==== Data shown ====

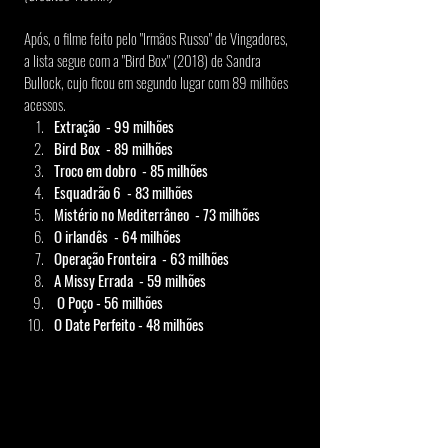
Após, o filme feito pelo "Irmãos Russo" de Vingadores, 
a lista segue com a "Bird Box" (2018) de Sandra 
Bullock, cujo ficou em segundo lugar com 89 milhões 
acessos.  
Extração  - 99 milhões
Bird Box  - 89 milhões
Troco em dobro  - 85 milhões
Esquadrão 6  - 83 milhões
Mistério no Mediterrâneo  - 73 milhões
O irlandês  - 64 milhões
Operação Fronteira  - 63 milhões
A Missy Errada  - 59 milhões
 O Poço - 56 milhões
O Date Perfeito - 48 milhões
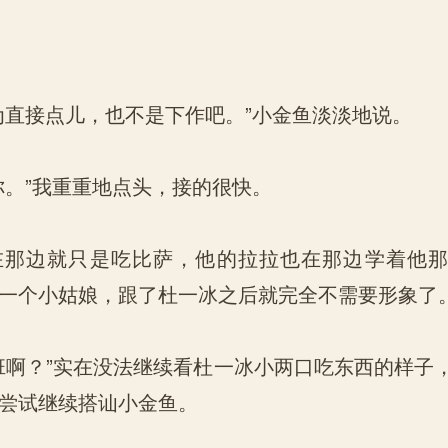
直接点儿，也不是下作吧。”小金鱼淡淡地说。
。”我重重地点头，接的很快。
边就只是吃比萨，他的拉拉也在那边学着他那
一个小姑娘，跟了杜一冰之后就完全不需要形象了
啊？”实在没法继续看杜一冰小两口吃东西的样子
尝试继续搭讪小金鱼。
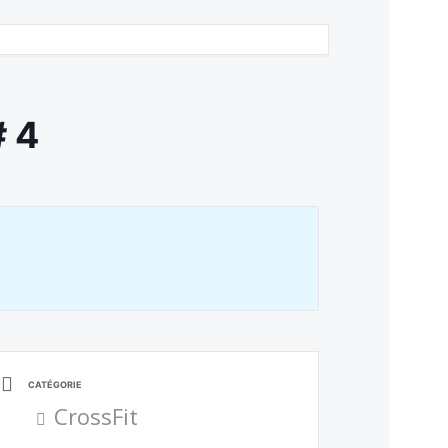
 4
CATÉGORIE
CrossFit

====
==== Data shown ====

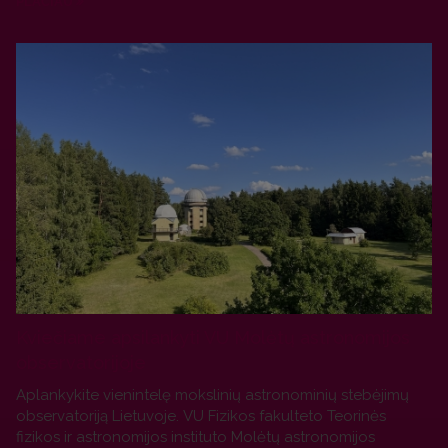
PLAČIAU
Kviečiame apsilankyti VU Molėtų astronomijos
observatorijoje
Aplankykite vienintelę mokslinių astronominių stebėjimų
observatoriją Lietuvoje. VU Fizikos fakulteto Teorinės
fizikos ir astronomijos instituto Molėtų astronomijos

====

Would you please return every line in the listing where "Bird" shows up?

a lista segue com a "Bird Box" (2018) de Sandra 
Bird Box  - 89 milhões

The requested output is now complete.